You are viewing a plain text version of this content. The canonical link for it is here.
Posted to dev@hive.apache.org by Szehon Ho <sz...@cloudera.com> on 2014/02/21 02:41:48 UTC
Re: Review Request 18254: HIVE-6375 Fix CTAS for parquet
-----------------------------------------------------------
This is an automatically generated e-mail. To reply, visit:
https://reviews.apache.org/r/18254/
-----------------------------------------------------------
(Updated Feb. 21, 2014, 1:41 a.m.)
Review request for hive.
Changes
-------
Changing the review name to match the JIRA name change.
Summary (updated)
-----------------
HIVE-6375 Fix CTAS for parquet
Bugs: HIVE-6375
https://issues.apache.org/jira/browse/HIVE-6375
Repository: hive-git
Description
-------
There is a Hive bug in SemanticAnalyzer that chooses different names for columns in the CreateTable task and the FileSink task. columnInfo.getInternalName() was used in one place, and fieldSchema still used columnInfo.getAlias() if it is available. This change makes both consistent, favoring columnInfo.getAlias if it is available.

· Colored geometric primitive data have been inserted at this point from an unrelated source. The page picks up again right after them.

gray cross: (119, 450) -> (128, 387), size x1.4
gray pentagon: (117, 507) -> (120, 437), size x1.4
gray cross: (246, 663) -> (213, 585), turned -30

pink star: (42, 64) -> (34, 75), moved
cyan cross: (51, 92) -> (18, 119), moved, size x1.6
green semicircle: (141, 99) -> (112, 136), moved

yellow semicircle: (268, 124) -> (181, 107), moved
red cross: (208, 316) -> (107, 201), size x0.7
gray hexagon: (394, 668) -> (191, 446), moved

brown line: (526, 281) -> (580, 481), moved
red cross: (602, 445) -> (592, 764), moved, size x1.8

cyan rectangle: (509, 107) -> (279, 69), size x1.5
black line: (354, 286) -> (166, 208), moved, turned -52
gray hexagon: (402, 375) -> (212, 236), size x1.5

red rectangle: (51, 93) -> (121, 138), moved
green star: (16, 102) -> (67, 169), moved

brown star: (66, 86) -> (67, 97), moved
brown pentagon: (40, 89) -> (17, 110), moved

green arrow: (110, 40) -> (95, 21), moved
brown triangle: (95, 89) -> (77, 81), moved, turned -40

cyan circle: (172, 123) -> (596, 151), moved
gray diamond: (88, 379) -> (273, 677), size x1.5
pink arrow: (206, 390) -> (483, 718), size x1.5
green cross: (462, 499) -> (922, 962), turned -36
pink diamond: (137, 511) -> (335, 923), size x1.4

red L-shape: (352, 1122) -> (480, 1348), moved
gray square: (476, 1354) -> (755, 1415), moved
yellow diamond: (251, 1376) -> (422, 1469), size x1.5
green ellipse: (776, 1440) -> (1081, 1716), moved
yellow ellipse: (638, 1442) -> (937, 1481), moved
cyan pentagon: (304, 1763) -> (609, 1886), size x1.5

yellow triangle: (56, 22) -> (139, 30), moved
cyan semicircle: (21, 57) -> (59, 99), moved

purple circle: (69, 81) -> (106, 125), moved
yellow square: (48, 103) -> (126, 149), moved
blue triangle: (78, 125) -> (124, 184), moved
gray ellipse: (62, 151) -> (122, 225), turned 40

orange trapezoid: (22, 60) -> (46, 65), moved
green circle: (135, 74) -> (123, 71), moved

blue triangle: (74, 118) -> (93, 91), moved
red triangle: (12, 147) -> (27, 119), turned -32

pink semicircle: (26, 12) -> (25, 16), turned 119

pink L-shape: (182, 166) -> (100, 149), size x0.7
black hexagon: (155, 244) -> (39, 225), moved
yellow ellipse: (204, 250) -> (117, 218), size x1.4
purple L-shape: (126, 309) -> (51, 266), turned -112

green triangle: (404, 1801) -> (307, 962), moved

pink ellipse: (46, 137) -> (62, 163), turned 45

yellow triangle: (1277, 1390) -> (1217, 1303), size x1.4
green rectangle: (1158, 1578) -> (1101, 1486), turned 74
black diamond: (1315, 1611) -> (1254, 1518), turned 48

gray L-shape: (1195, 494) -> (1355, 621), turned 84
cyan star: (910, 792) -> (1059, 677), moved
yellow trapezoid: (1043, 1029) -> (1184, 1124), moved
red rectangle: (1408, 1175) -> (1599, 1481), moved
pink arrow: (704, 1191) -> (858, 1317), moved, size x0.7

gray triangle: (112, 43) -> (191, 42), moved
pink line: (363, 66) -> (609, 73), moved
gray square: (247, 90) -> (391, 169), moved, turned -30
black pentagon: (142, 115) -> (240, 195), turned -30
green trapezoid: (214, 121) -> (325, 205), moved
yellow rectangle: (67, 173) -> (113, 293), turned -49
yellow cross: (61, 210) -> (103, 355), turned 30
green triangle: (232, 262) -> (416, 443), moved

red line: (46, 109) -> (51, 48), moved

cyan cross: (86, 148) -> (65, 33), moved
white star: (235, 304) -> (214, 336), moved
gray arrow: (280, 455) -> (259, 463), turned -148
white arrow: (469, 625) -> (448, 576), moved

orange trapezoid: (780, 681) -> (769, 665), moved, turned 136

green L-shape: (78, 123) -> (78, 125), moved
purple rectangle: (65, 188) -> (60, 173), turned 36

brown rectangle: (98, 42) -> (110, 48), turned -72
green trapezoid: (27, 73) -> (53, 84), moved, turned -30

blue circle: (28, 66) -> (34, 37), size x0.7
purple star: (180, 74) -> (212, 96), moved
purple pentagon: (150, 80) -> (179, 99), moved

This is not revealed before because other file-formats like RcFile seem to use column-ordinal position, and Avro file stores the schema separately altogether.
Diffs
-----
ql/src/java/org/apache/hadoop/hive/ql/parse/SemanticAnalyzer.java a01aa0e
ql/src/test/queries/clientpositive/parquet_ctas.q PRE-CREATION
ql/src/test/results/clientpositive/ctas.q.out 9668855
ql/src/test/results/clientpositive/ctas_hadoop20.q.out 2c0059d
ql/src/test/results/clientpositive/merge3.q.out ae7dc71
ql/src/test/results/clientpositive/parquet_ctas.q.out PRE-CREATION
Diff: https://reviews.apache.org/r/18254/diff/
Testing
-------
Added parquet_ctas.q. Covers cases where column name is gotten directly from input table (implied alias), where name is auto-generated, where name is specified as alias, and a mix of the three.
Thanks,
Szehon Ho